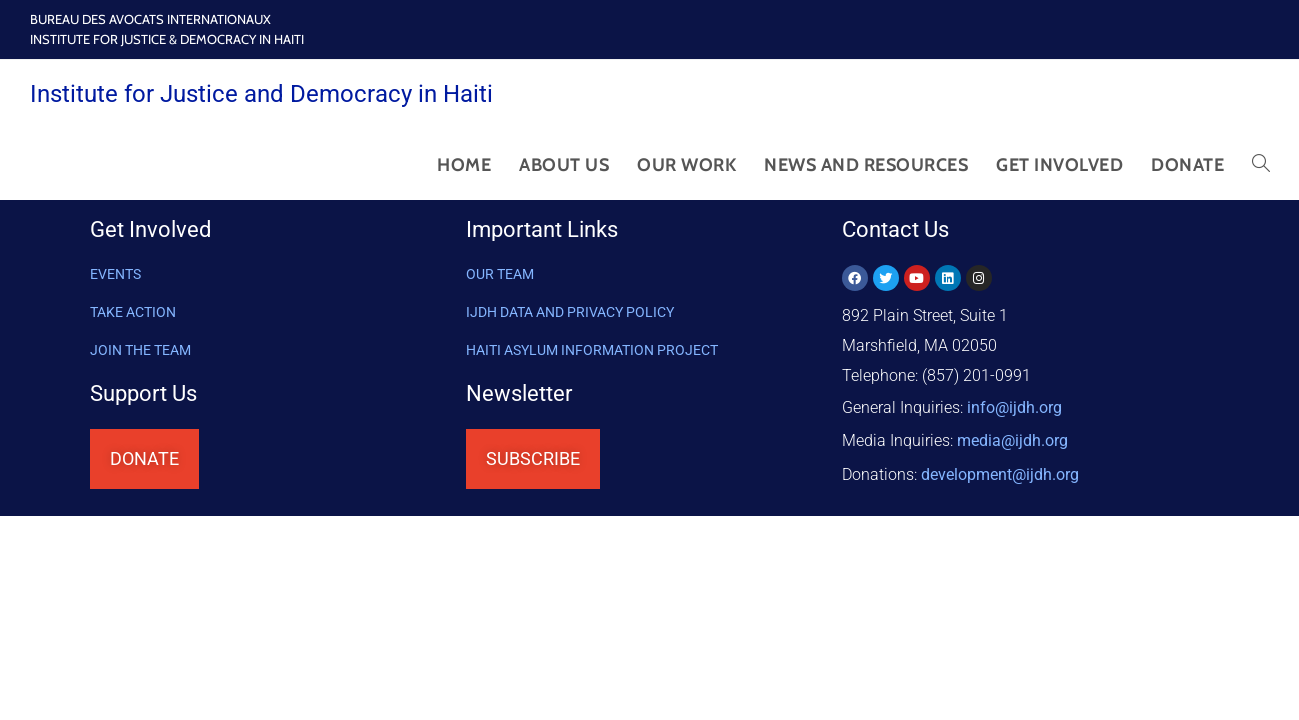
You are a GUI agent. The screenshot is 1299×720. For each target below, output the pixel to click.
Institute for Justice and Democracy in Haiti (261, 94)
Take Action (133, 312)
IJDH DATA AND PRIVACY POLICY (570, 312)
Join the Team (140, 350)
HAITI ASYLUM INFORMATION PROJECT (592, 350)
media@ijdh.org (1012, 435)
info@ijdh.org (1014, 405)
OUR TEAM (500, 274)
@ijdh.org (1000, 465)
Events (115, 274)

▸ **Work instructions**
Without including the pictures, copy all of the data exactly.

▸ **Output for this task**
You are a GUI agent. The screenshot is 1299×720. For each target below, output the pixel to click.
Institute for Justice and Democracy in Haiti (261, 94)
Take Action (133, 312)
IJDH DATA AND PRIVACY POLICY (570, 312)
Join the Team (140, 350)
HAITI ASYLUM INFORMATION PROJECT (592, 350)
media@ijdh.org (1012, 435)
info@ijdh.org (1014, 405)
OUR TEAM (500, 274)
@ijdh.org (1000, 465)
Events (115, 274)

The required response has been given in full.